U.S. Federal tax revenues and Federal expenditures have remained
fairly stable as a share of national output (GDP) over the past four
decades. Despite this overall stability, substantial changes have
occurred in the composition of both revenues and expenditures.
These expenditure trends in particular foreshadow a major fiscal
challenge facing the United States.
Total Federal revenues have averaged 18.2 percent of GDP since the
1960s, with only modest variation around that average, although the
composition of revenues has shifted toward payroll taxes and away
from excise and corporate income taxes. As discussed in this chapter,
the income tax base and rates have changed many times during this
period, but the overall contribution of income taxes to total revenues
has been fairly stable.
Total Federal outlays since the 1960s have also remained close to the
long-run average of about 20.4 percent of GDP, despite many changes
in the economy and the mix of government programs that have occurred
since 1962. This stability masks important underlying trends, however,
in the composition of expenditures.
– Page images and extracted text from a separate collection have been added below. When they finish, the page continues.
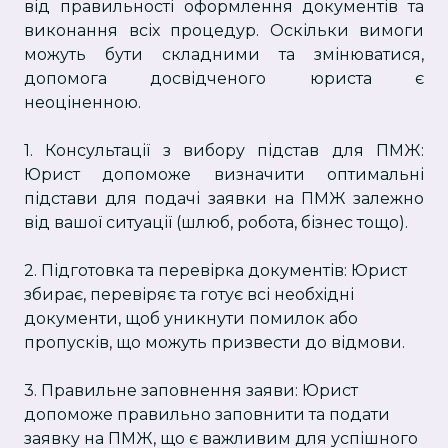
від правильності оформлення документів та
виконання всіх процедур. Оскільки вимоги
можуть бути складними та змінюватися,
допомога досвідченого юриста є
неоціненною.
1. Консультації з вибору підстав для ПМЖ:
Юрист допоможе визначити оптимальні
підстави для подачі заявки на ПМЖ залежно
від вашої ситуації (шлюб, робота, бізнес тощо).
2. Підготовка та перевірка документів: Юрист
збирає, перевіряє та готує всі необхідні
документи, щоб уникнути помилок або
пропусків, що можуть призвести до відмови.
3. Правильне заповнення заяви: Юрист
допоможе правильно заповнити та подати
заявку на ПМЖ, що є важливим для успішного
The share of GDP and of the
government's budget allocated to spending on Medicare, Medicaid, and
Social Security has risen steadily, while the share devoted to defense
has fallen. If the growth of spending on these programs goes
unchecked, there will soon be a major break in the generally stable
fiscal situation that the United States has enjoyed for most of the
postwar period.
The cost to the Federal government of these three entitlement programs
is expected to rise from 8.0 percent of GDP today to about 15.6 percent
of GDP in 2045. In 2005, all other spending programs of the Federal
government, excluding interest payments on the national debt,
amounted to 9.0 percent of GDP. With this growth, and other programs
remaining constant as a share of GDP, in 2045 the Federal budget
excluding interest on the debt will consume 24.6 percent of the
GDP, compared to 17.0 percent today, with continuing increases
beyond that date. Adding back interest on the national debt could
make the share of GDP absorbed by the Federal budget even larger.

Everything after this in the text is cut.